Gingko Leaves


here fall
the gingko leaves

fluttering yellow

cartwheeling freely

a carpet
so radiant

like old memories

by wind’s cool

(see how fall’s decay
past golden moments)

outshining daffodils
which lack

ginkos’ wisdom
autumn’s stories


The format of “Gingko Leaves” originated with the lively verse of one of my favourite poems, “Fireflies” by Linda Paston from The New Yorker, June 12, 2012.

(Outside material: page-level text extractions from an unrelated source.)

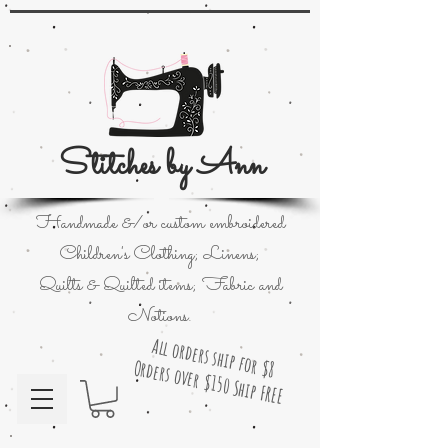
Stitches by Ann
Handmade &/or custom embroidered
Children's Clothing; Linens;
Quilts & Quilted items; Fabric and
Notions.
All orders ship for $8
Orders over $150 Ship FREE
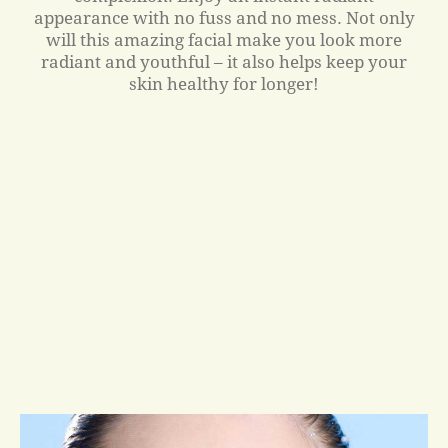
appearance with no fuss and no mess. Not only
will this amazing facial make you look more
radiant and youthful – it also helps keep your
skin healthy for longer!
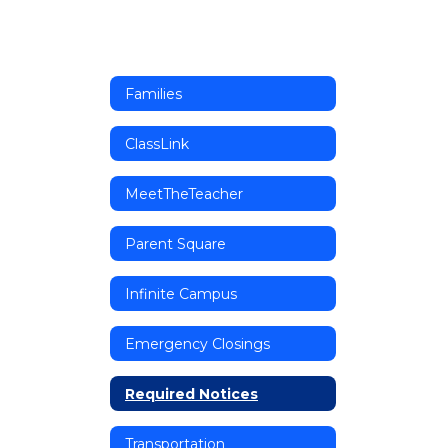
Families
ClassLink
MeetTheTeacher
Parent Square
Infinite Campus
Emergency Closings
Required Notices
Transportation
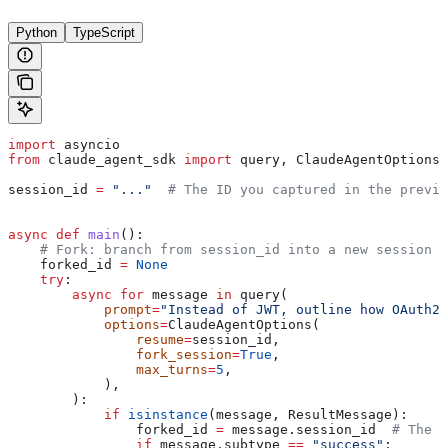
Python
TypeScript
import
 asyncio
from
 claude_agent_sdk 
import
 query, ClaudeAgentOptions,
session_id 
=
 "..."
  # The ID you captured in the previo
async
 def
 main
():
    # Fork: branch from session_id into a new session
    forked_id 
=
 None
    try
:
        async
 for
 message 
in
 query(
            prompt
=
"Instead of JWT, outline how OAuth2 
            options
=
ClaudeAgentOptions(
                resume
=
session_id,
                fork_session
=
True
,
                max_turns
=
5
,
            ),
        ):
            if
 isinstance
(message, ResultMessage):
                forked_id 
=
 message.session_id  
# The f
                if
 message.subtype 
==
 "success"
:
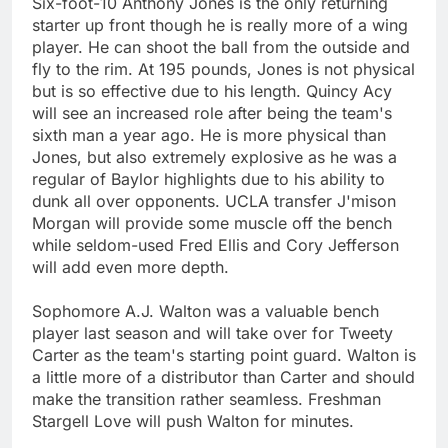
Six-foot-10 Anthony Jones is the only returning
starter up front though he is really more of a wing
player. He can shoot the ball from the outside and
fly to the rim. At 195 pounds, Jones is not physical
but is so effective due to his length. Quincy Acy
will see an increased role after being the team's
sixth man a year ago. He is more physical than
Jones, but also extremely explosive as he was a
regular of Baylor highlights due to his ability to
dunk all over opponents. UCLA transfer J'mison
Morgan will provide some muscle off the bench
while seldom-used Fred Ellis and Cory Jefferson
will add even more depth.
Sophomore A.J. Walton was a valuable bench
player last season and will take over for Tweety
Carter as the team's starting point guard. Walton is
a little more of a distributor than Carter and should
make the transition rather seamless. Freshman
Stargell Love will push Walton for minutes.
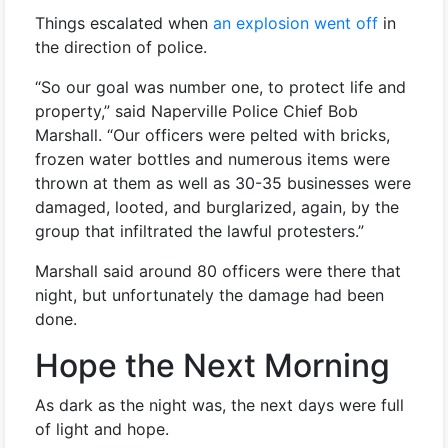
Things escalated when
an explosion went off
in
the direction of police.
“So our goal was number one, to protect life and
property,” said Naperville Police Chief Bob
Marshall. “Our officers were pelted with bricks,
frozen water bottles and numerous items were
thrown at them as well as 30-35 businesses were
damaged, looted, and burglarized, again, by the
group that infiltrated the lawful protesters.”
Marshall said around 80 officers were there that
night, but unfortunately the damage had been
done.
Hope the Next Morning
As dark as the night was, the next days were full
of light and hope.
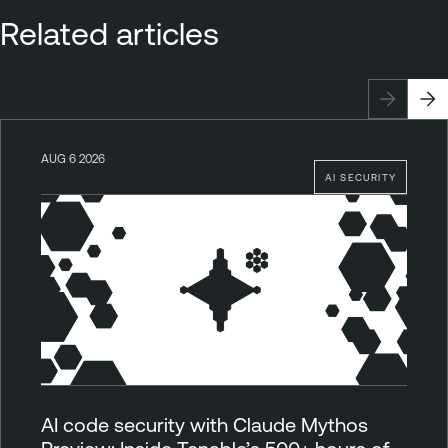
Related articles
AUG 6 2026
AI SECURITY
AI code security with Claude Mythos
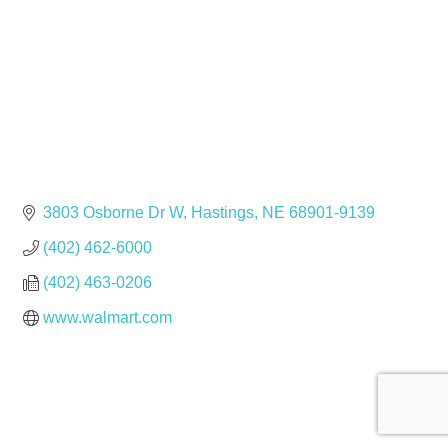
3803 Osborne Dr W
Hastings
NE
68901-9139
(402) 462-6000
(402) 463-0206
www.walmart.com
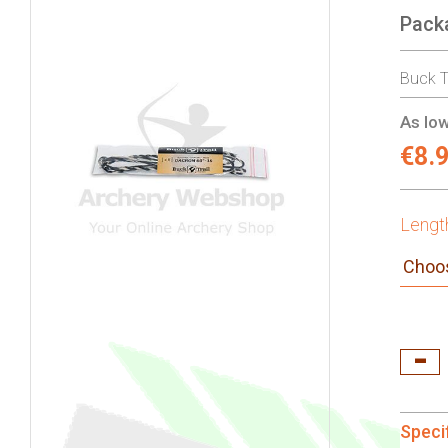
Pack
gallery
Buck T
As low
€8.
Lengt
Speci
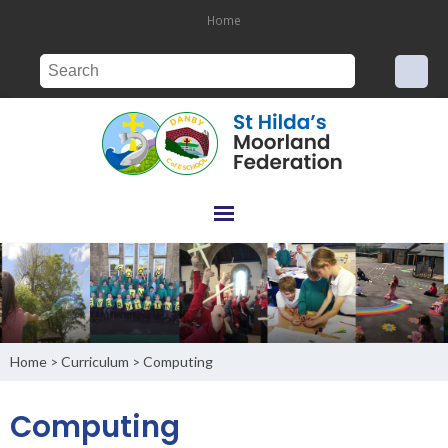
Home
Home
Curriculum
Computing
>
>
Computing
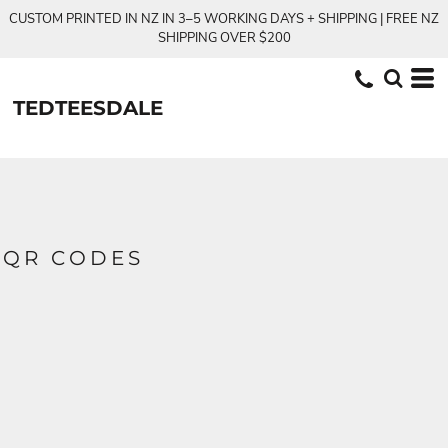
CUSTOM PRINTED IN NZ IN 3–5 WORKING DAYS + SHIPPING | FREE NZ
SHIPPING OVER $200
TEDTEESDALE
QR CODES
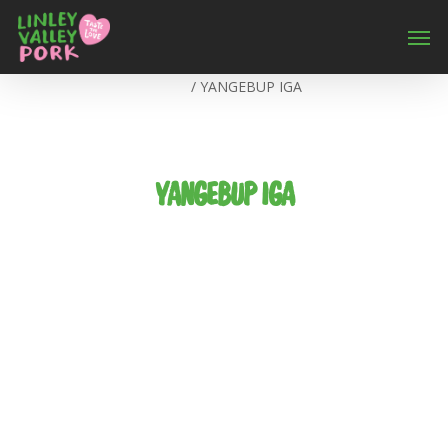
Home
/
YANGEBUP IGA
YANGEBUP IGA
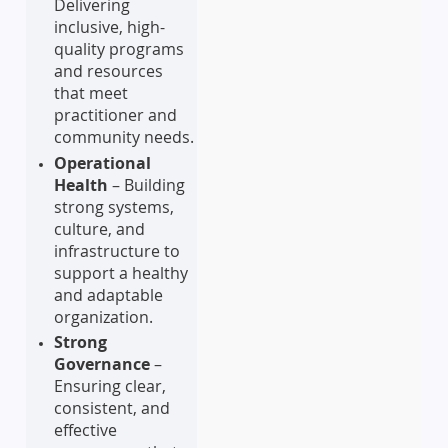
Delivering
inclusive, high-
quality programs
and resources
that meet
practitioner and
community needs.
Operational
Health
– Building
strong systems,
culture, and
infrastructure to
support a healthy
and adaptable
organization.
Strong
Governance
–
Ensuring clear,
consistent, and
effective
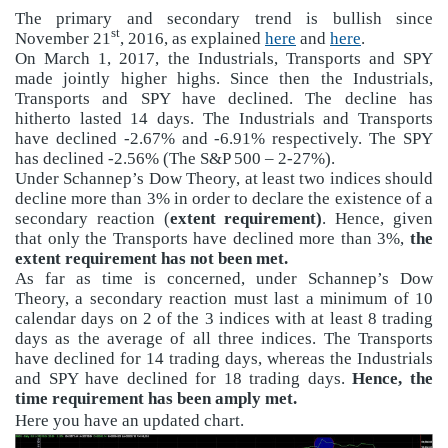
The primary and secondary trend is bullish since
st
November 21
, 2016, as explained
here
and
here
.
On March 1, 2017, the Industrials, Transports and SPY
made jointly higher highs. Since then the Industrials,
Transports and SPY have declined. The decline has
hitherto lasted 14 days. The Industrials and Transports
have declined -2.67% and -6.91% respectively. The SPY
has declined -2.56% (The S&P 500 – 2-27%).
Under Schannep’s Dow Theory, at least two indices should
decline more than 3% in order to declare the existence of a
secondary reaction (
extent requirement)
. Hence, given
that only the Transports have declined more than 3%,
the
extent requirement has not been met.
As far as time is concerned, under Schannep’s Dow
Theory, a secondary reaction must last a minimum of 10
calendar days on 2 of the 3 indices with at least 8 trading
days as the average of all three indices. The Transports
have declined for 14 trading days, whereas the Industrials
and SPY have declined for 18 trading days.
Hence, the
time requirement has been amply met.
Here you have an updated chart.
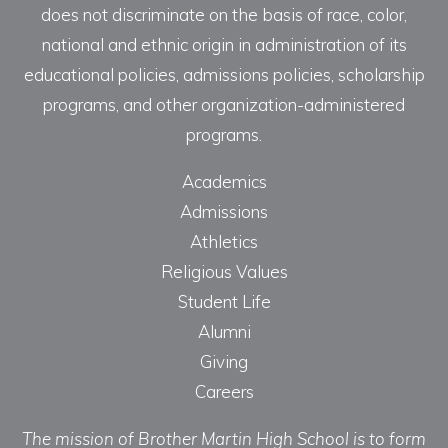
does not discriminate on the basis of race, color,
national and ethnic origin in administration of its
educational policies, admissions policies, scholarship
programs, and other organization-administered
programs.
Academics
Admissions
Athletics
Religious Values
Student Life
Alumni
Giving
Careers
The mission of Brother Martin High School is to form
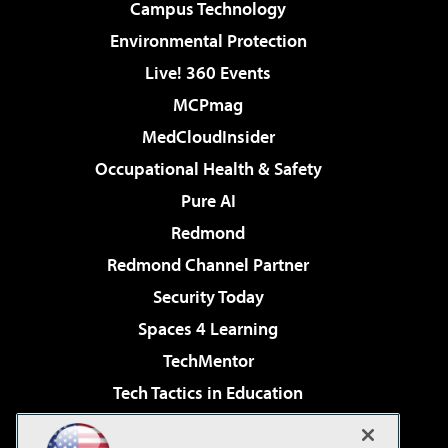
Campus Technology
Environmental Protection
Live! 360 Events
MCPmag
MedCloudInsider
Occupational Health & Safety
Pure AI
Redmond
Redmond Channel Partner
Security Today
Spaces 4 Learning
TechMentor
Tech Tactics in Education
The AI Pivot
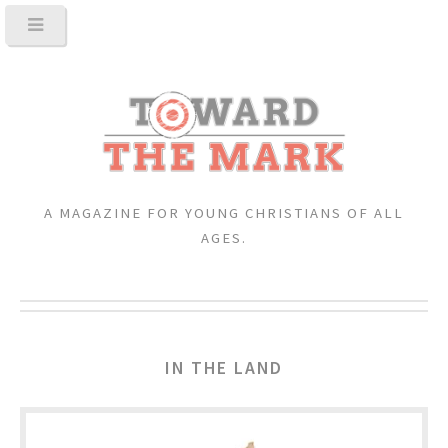
A MAGAZINE FOR YOUNG CHRISTIANS OF ALL
AGES.
IN THE LAND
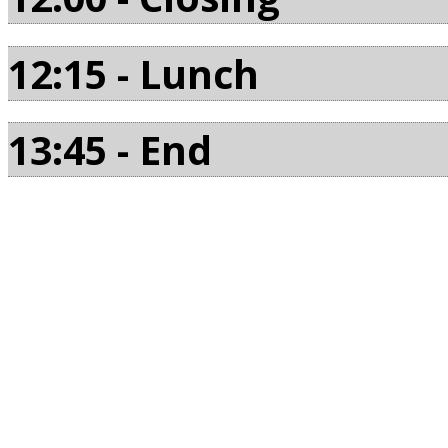
12:15 - Lunch
13:45 - End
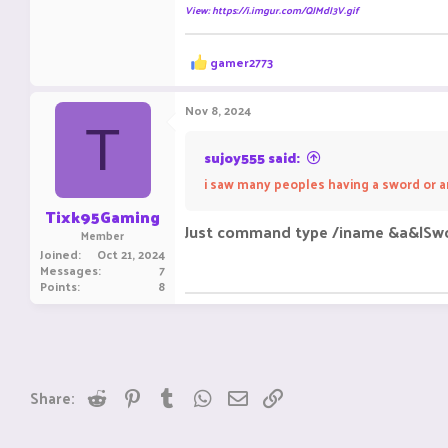
View: https://i.imgur.com/QJMdI3V.gif
R
gamer2773
e
a
c
Nov 8, 2024
t
T
i
o
sujoy555 said:
n
i saw many peoples having a sword or a
s
:
Tixk95Gaming
Just command type /iname &a&lSw
Member
Joined
Oct 21, 2024
Messages
7
Points
8
Reddit
Pinterest
Tumblr
WhatsApp
Email
Link
Share:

It was also inspired by the these words: “Fallen leaves lying on the grass in the November sun bring more happiness than daffodils. Spring is a call to action, hence to disillusion, therefore is April called “the cruellest month.” Autumn is the mind’s true Spring; what is there we have, “quidquid promiserat annus” and it is more than we expected. Cyril Connolly, The Unquiet Grave, 1944  [Originally published under the pseudonym Palinurus. Translation of the Latin phrase: Before our eyes stood all the promise of the year.”

6 Responses

  1. Your poem has given me new appreciation for my own ginkgo tree in the Buddha bed in my back yard. It was a glowing light in the dreary November days.

  2. This reminds me of my November visits to Vancouver. The leaves were always so beautiful compared to our bare trees in Saskatchewan.